Ich habe ihm sehr genau zugehört. Wir hatten eine starke Verbindung. Er hat uns in der Familie sehr bereichert. Jeder Fortschritt von ihm war eine große Freude.
“Ich habe alles von ihm ihm aufbewahrt”
oe24: Wie denken Sie heute an Leon?
Apler: Es ist unglaublich traurig, weil ich weiß, dass ich ihn nie wieder sehen werde. Wir haben alles von ihm aufbewahrt in einem eigenen Zimmer, sein Spielzeug, seine Sachen. Sogar die Fensterscheiben mit seinen Handabdrücken haben wir ausbauen lassen.
Wir ziehen auch aus unserem Ort nicht weg. Er ist bei uns im Garten begraben. Seine kleine Schwester wird wissen wollen, was geschah. Auch deshalb schrieb ich das Buch. Die Suche nach den Tätern werde ich niemals aufgeben.
„Ich hätte meinem Sohn nie etwas getan”, sagt Apler.
“Wir waren ein Herz und eine Seele. Jeder, der uns kannte, hätte das bezeugen können, doch im Prozess durften Betreuungspersonen und Familienmitglieder weder zu Leons toller Entwicklung, noch zu unserem Papa-Sohn Verhältnis befragt werden.”
„Hunderte Pannen“
Apler sagt oe24: “Der Justiz sind hunderte Fehler passiert. Über einhundert Fehlinterpretationen, Ermittlungspannen und Auslassungen.”
Der Vater führt aus: “Längst widerlegte Anklagepunkte standen noch im Schlussplädoyer. Die Unschuldsvermutung wurde mit Füßen getreten. Nicht alle Scherben der Tatwaffe wurden sichergestellt. Mehrfach folgten uns männliche Einzelpersonen in der besagten Nacht, das Landeskriminalamt Tirol schaffte es aber nicht, diese Videos rechtzeitig sicherzustellen.”
Mann lief im Tatzeitraum durch Video
“Keine der 6 Tatortkameras wurde vom LKA gesichert. Eine Kamera sicherte die Polizeiinspektion St. Johann und das LKA wertete diese Kamera aus. Ergebnis: Keine Erkenntnisse. Durch eigene Recherchen hat mein Cousin herausgefunden, dass auf dieser Kamera eines Wohnhauses, die nur 90 Meter vom Tatort entfernt war, ein Mann im Tatzeitraum durchs Bild lief.” Auch DNA-Spuren seien nicht ausgewertet worden, wirft Apler der Justiz vor.

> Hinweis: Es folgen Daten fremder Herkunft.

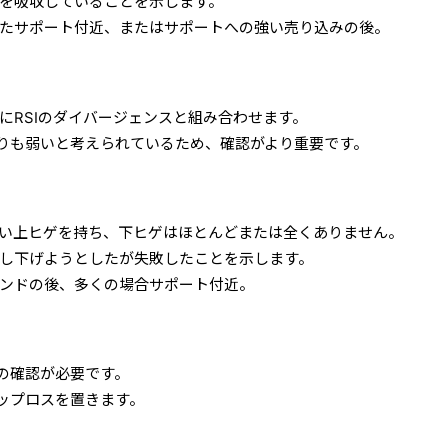
力を吸収していることを示します。
れたサポート付近、またはサポートへの強い売り込みの後。
にRSIのダイバージェンスと組み合わせます。
りも弱いと考えられているため、確認がより重要です。
長い上ヒゲを持ち、下ヒゲはほとんどまたは全くありません。
押し下げようとしたが失敗したことを示します。
レンドの後、多くの場合サポート付近。
の確認が必要です。
ップロスを置きます。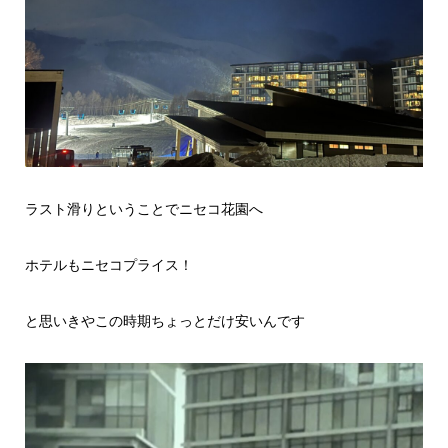
ラスト滑りということでニセコ花園へ
ホテルもニセコプライス！
と思いきやこの時期ちょっとだけ安いんです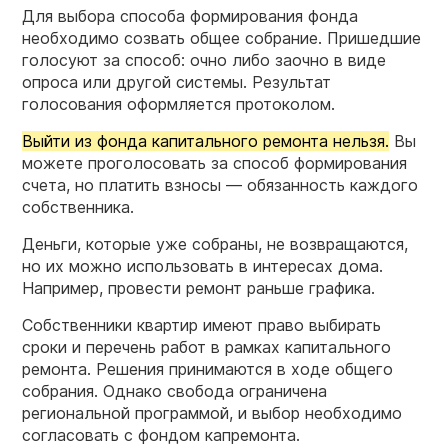
Для выбора способа формирования фонда
необходимо созвать общее собрание. Пришедшие
голосуют за способ: очно либо заочно в виде
опроса или другой системы. Результат
голосования оформляется протоколом.
Выйти из фонда капитального ремонта нельзя.
Вы
можете проголосовать за способ формирования
счета, но платить взносы — обязанность каждого
собственника.
Деньги, которые уже собраны, не возвращаются,
но их можно использовать в интересах дома.
Например, провести ремонт раньше графика.
Собственники квартир имеют право выбирать
сроки и перечень работ в рамках капитального
ремонта. Решения принимаются в ходе общего
собрания. Однако свобода ограничена
региональной программой, и выбор необходимо
согласовать с фондом капремонта.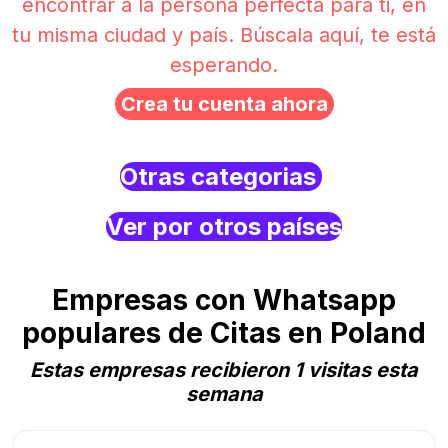
encontrar a la persona perfecta para ti, en
tu misma ciudad y país. Búscala aquí, te está
esperando.
Crea tu cuenta ahora
Otras categorias
Ver por otros países
Empresas con Whatsapp
populares de Citas en Poland
Estas empresas recibieron 1 visitas esta
semana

Vater sieht »Schwarze Schafe« in der Justiz
„In der Justiz gibt es schwarze Schafe“, sagt Florian Apler. Den Gutachtern der Justiz sei blind geglaubt worden, denen, die er selber engagierte, wurden nicht zugehört.
“Ein Gutachten, das von der Staatsanwaltschaft in Auftrag gegeben wird, zählt 100 % und eigene Gutachten überhaupt nicht, obwohl die Gutachter ebenso gerichtlich beeidet sind und teilweise sogar höher qualifiziert. 9 Fachmeinungen aus verschieden Bereichen reichten nicht aus, um eine einzige Meinung zu widerlegen.”

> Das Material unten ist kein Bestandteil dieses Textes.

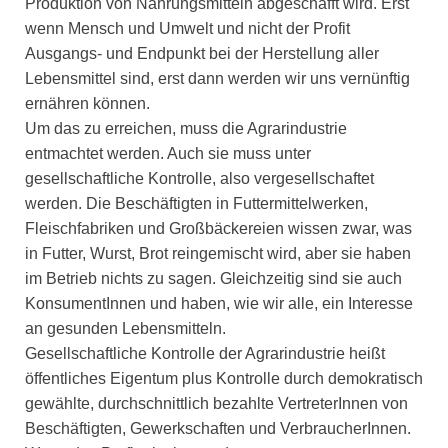
Produktion von Nahrungsmitteln abgeschafft wird. Erst
wenn Mensch und Umwelt und nicht der Profit
Ausgangs- und Endpunkt bei der Herstellung aller
Lebensmittel sind, erst dann werden wir uns vernünftig
ernähren können.
Um das zu erreichen, muss die Agrarindustrie
entmachtet werden. Auch sie muss unter
gesellschaftliche Kontrolle, also vergesellschaftet
werden. Die Beschäftigten in Futtermittelwerken,
Fleischfabriken und Großbäckereien wissen zwar, was
in Futter, Wurst, Brot reingemischt wird, aber sie haben
im Betrieb nichts zu sagen. Gleichzeitig sind sie auch
KonsumentInnen und haben, wie wir alle, ein Interesse
an gesunden Lebensmitteln.
Gesellschaftliche Kontrolle der Agrarindustrie heißt
öffentliches Eigentum plus Kontrolle durch demokratisch
gewählte, durchschnittlich bezahlte VertreterInnen von
Beschäftigten, Gewerkschaften und VerbraucherInnen.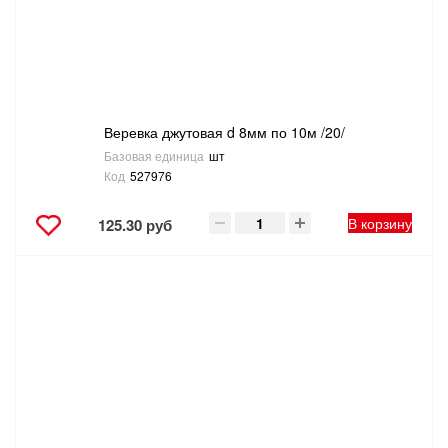
ТОВАРЫ ДЛЯ ОТДЫХА И ТУРИЗМА
ЭЛЕКТРОИНСТРУМЕНТЫ, БЕНЗОИНСТРУМЕНТЫ
ЭЛЕКТРОМОНТАЖНЫЕ ТОВАРЫ, СВЕТОТЕХНИКА
Веревка джутовая d 8мм по 10м /20/
Базовая единица
шт
Код
527976
В корзину
125.30 руб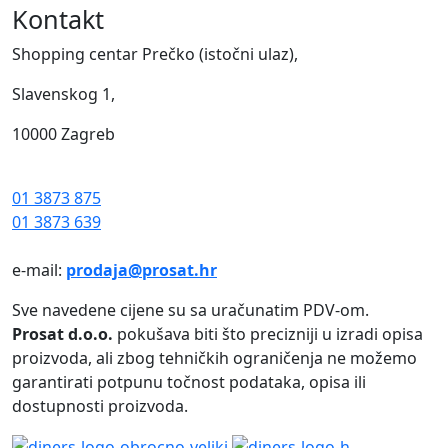
Kontakt
Shopping centar Prečko (istočni ulaz),
Slavenskog 1,
10000 Zagreb
01 3873 875
01 3873 639
e-mail:
prodaja@prosat.hr
Sve navedene cijene su sa uračunatim PDV-om.
Prosat d.o.o.
pokušava biti što precizniji u izradi opisa
proizvoda, ali zbog tehničkih ograničenja ne možemo
garantirati potpunu točnost podataka, opisa ili
dostupnosti proizvoda.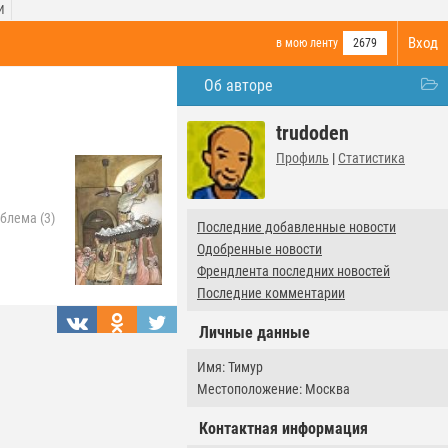
И
Вход
в мою ленту
2679
Об авторе
trudoden
Профиль
|
Статистика
блема (3)
Последние добавленные новости
Одобренные новости
Френдлента последних новостей
Последние комментарии
Личные данные
Имя: Тимур
Местоположение: Москва
Контактная информация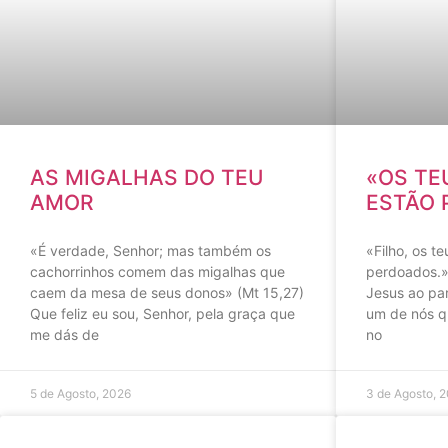
AS MIGALHAS DO TEU
«OS TE
AMOR
ESTÃO 
«É verdade, Senhor; mas também os
«Filho, os t
cachorrinhos comem das migalhas que
perdoados.» 
caem da mesa de seus donos» (Mt 15,27)
Jesus ao par
Que feliz eu sou, Senhor, pela graça que
um de nós q
me dás de
no
5 de Agosto, 2026
3 de Agosto, 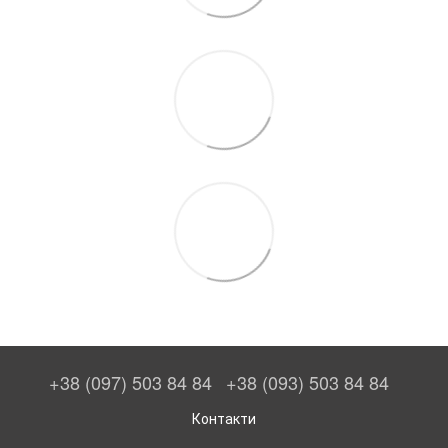
+38 (097) 503 84 84
+38 (093) 503 84 84
Контакти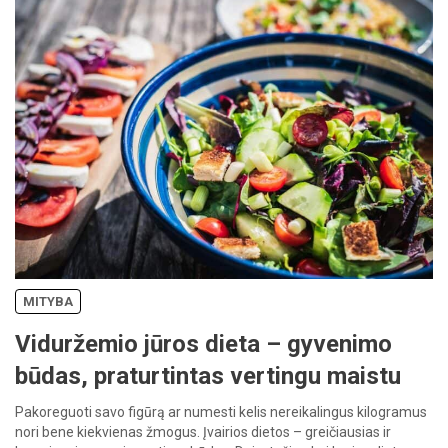
MITYBA
Viduržemio jūros dieta – gyvenimo
būdas, praturtintas vertingu maistu
Pakoreguoti savo figūrą ar numesti kelis nereikalingus kilogramus
nori bene kiekvienas žmogus. Įvairios dietos – greičiausias ir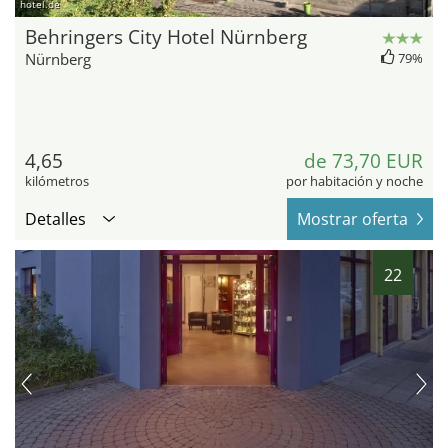
hotel.de
Behringers City Hotel Nürnberg
Nürnberg
79%
4,65
de 73,70 EUR
kilómetros
por habitación y noche
Detalles
Mostrar oferta
22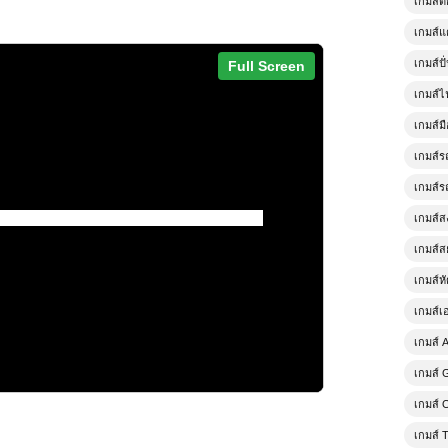
เกมส์
เกมส์แ
เกมส์ป
Full Screen
เกมส์ไ
เกมส์มื
เกมส์ร
เกมส์ร
เกมส์
เกมส์ส
เกมส์ห
เกมส์เ
เกมส์ 
เกมส์ 
เกมส์
เกมส์ 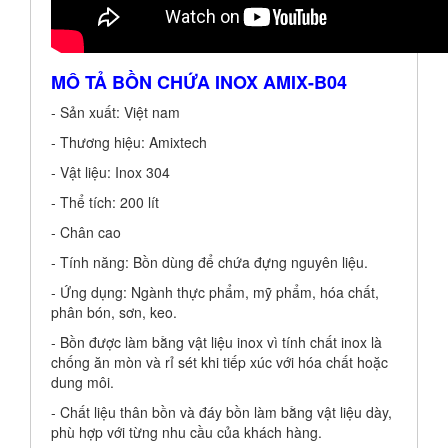
MÔ TẢ BỒN CHỨA INOX AMIX-B0
4
- Sản xuất: Việt nam
- Thương hiệu: Amixtech
- Vật liệu: Inox 304
- Thể tích: 200 lít
- Chân cao
- Tính năng: Bồn dùng để chứa đựng nguyên liệu.
- Ứng dụng: Ngành thực phẩm, mỹ phẩm, hóa chất,
phân bón, sơn, keo.
- Bồn được làm bằng vật liệu inox vì tính chất inox là
chống ăn mòn và rỉ sét khi tiếp xúc với hóa chất hoặc
dung môi.
- Chất liệu thân bồn và đáy bồn làm bằng vật liệu dày,
phù hợp với từng nhu cầu của khách hàng.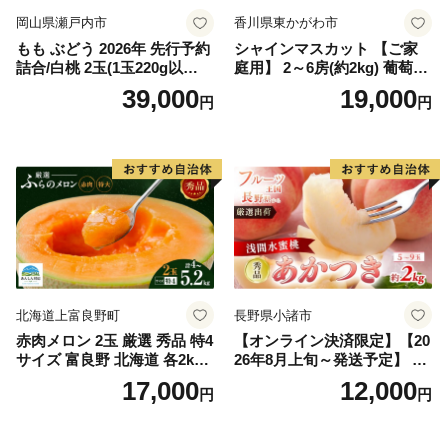
岡山県瀬戸内市
香川県東かがわ市
もも ぶどう 2026年 先行予約
シャインマスカット 【ご家
詰合/白桃 2玉(1玉220g以
庭用】 2～6房(約2kg) 葡萄 ぶ
上)・シャインマスカット 晴
どう ブドウ フルーツ 果物 く
39,000
19,000
円
円
王 2房(1房480g以上) 化粧箱
だもの 果実 旬の果物 旬のフ
入り 岡山県産 国産 フルーツ
ルーツ 香川 香川県 東かがわ
果物 ギフト
市
北海道上富良野町
長野県小諸市
赤肉メロン 2玉 厳選 秀品 特4
【オンライン決済限定】【20
サイズ 富良野 北海道 各2kg
26年8月上旬～発送予定】 先
～2.6kg 2玉 セット ファーム
行予約 「浅間水蜜桃プレミ
17,000
12,000
円
円
富良野 メロン めろん 果物 く
アム」 もも あかつき 秀品 約
だもの フルーツ デザート 旬
2kg 5～9玉 贈答品 ふるさと
の果物 旬のフルーツ
納税 果物 桃 フルーツ モモ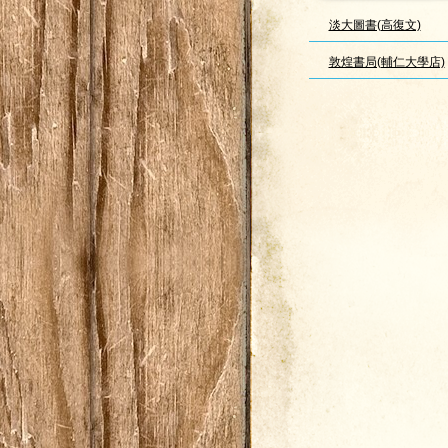
淡大圖書(高復文)
敦煌書局(輔仁大學店)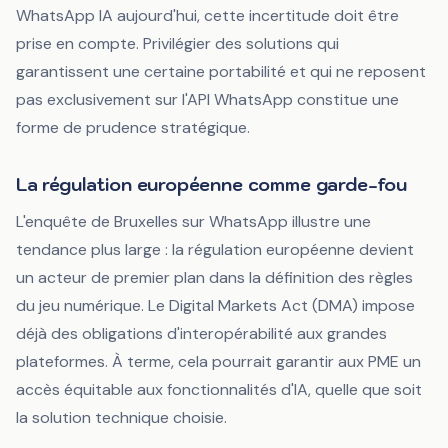
WhatsApp IA aujourd'hui, cette incertitude doit être
prise en compte. Privilégier des solutions qui
garantissent une certaine portabilité et qui ne reposent
pas exclusivement sur l'API WhatsApp constitue une
forme de prudence stratégique.
La régulation européenne comme garde-fou
L'enquête de Bruxelles sur WhatsApp illustre une
tendance plus large : la régulation européenne devient
un acteur de premier plan dans la définition des règles
du jeu numérique. Le Digital Markets Act (DMA) impose
déjà des obligations d'interopérabilité aux grandes
plateformes. À terme, cela pourrait garantir aux PME un
accès équitable aux fonctionnalités d'IA, quelle que soit
la solution technique choisie.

„Die Freiheit hat einen hohen Preis“, sagt er in Hinblick auf die Kosten, die er für Aufklärung berappte.
Florian Apler: “Der wahre Täter läuft seit 887 Tagen frei herum”

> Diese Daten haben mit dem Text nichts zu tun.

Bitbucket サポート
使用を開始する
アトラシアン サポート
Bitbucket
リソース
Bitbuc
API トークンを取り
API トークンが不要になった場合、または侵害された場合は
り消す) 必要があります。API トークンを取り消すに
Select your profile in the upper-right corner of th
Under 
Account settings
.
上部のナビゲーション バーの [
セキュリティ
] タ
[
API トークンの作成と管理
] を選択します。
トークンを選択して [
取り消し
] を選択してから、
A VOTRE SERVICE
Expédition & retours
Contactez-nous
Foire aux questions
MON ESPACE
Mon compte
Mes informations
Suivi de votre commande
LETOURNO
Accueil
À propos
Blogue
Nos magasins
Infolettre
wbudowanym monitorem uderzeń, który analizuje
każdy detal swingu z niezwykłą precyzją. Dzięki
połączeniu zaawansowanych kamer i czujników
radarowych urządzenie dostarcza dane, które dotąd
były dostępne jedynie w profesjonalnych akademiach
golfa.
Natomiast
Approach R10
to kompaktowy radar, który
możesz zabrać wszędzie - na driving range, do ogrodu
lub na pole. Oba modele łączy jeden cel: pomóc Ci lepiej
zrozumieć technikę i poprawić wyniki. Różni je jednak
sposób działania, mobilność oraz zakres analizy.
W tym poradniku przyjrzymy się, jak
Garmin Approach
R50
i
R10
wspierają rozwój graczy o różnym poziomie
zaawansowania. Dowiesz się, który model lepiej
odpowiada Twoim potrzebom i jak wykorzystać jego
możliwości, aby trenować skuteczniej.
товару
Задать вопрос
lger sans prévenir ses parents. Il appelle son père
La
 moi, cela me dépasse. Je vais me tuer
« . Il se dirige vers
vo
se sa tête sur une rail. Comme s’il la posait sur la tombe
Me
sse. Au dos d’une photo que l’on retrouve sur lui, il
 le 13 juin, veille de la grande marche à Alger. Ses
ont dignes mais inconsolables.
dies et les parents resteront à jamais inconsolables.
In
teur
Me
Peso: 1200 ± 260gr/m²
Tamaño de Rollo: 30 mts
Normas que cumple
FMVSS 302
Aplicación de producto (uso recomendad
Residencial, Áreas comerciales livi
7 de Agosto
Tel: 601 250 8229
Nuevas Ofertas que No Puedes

Mit seiner Website sucht Florian Apler nach Hinweisen nach den Tätern.
https://der-fall-leon.at/
Apler spricht von einem Justizskandal, von vielen Hinweisen, die ignoriert worden sind vom LKA. Jetzt soll die Bevölkerung helfen.
In seinem Buch „Der Fall Leon“ mit Co-Autor Volker Schütz (es erscheint am 6. Februar) beschreibt er die widrigen Umstände in U-Haft, Fehler in den Ermittlungen und den schlussendlichen Freispruch durch alle 8 Geschworenen. Ruhe hat er bis heute keine – sein Sohn Leon fehlt ihm unendlich und er will Gewissheit über wahren Hintergründe der Tat.